Il bambino al centro : il rapporto corpo-spazio attraverso il gioco

  • I maestri antichi affermavano che se gli allievi avessero trovato il centro avrebbero trovato la verità.
    Tutti cercano un centro, vogliono essere al centro dell’attenzione, i partiti politici per governare devono andare al centro, le persone si danno appuntamento in centro o al centro commerciale.
    Tutto questo il bambino lo sa benissimo essendo lui egocentrico nel senso buono della parola.
    La nozione di “centro” l’ha assimilata molto bene essendo stato per nove mesi al centro del ventre materno e ancor prima in quanto embrione e
    stato attraversato dalla linea primitiva che ha tracciato in lui la linea centrale divenuta poi notocorda e quindi sistema nervoso centrale.

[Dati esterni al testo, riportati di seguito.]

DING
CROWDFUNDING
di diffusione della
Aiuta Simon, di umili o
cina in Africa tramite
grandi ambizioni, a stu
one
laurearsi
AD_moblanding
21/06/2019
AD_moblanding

    Chi meglio di lui può parlare di centro, chiaramente ne parlerà attraverso il movimento che fin dai primi mesi sarà un rotolamento intorno all’asse centrale per poi provare a camminare portandosi in
    giro il centro del corpo.
    Se osserviamo un bambino muoversi e soprattutto camminare noteremo che non si appoggia sui piedi ma bensì al suo centro, egli infatti piega sollevando i piedi da terra a dimostrare che i movimenti si propagano dal centro e ritornano al centro.
    Il problema nasce quando col passare degli anni interferenze ambientali e comportamentali soprattutto derivanti dal mondo degli adulti che hanno già perso il senso del centro finiscono per nascondere questa loro naturale percezione.
    Il segreto sta nel lasciare loro l’opportunità di esprimere se stessi e semmai imparare da loro come muovere il corpo.
    Se li osserviamo giocare tra loro noteremo la loro abilità nel risolvere problemi motori semplici o complessi che siano e, semmai non ne fossero capaci saremmo di fronte a disfunzioni.
    L’incontro che mi accingo a proporre sarà un’occasione per far sì che i bambini che parteciperanno ci insegnino, attraverso proposte ludiche, il rapporto corpo-spazio.
    Basterà proporre loro semplici giochi tradizionali quali tiro alla fune , ruba bandiera ecc. oppure semplici esercizi tratti dal qi gong quali l’albero, per risvegliare la capacità di adattamento alla forza di gravità con conseguente organizzazione motoria.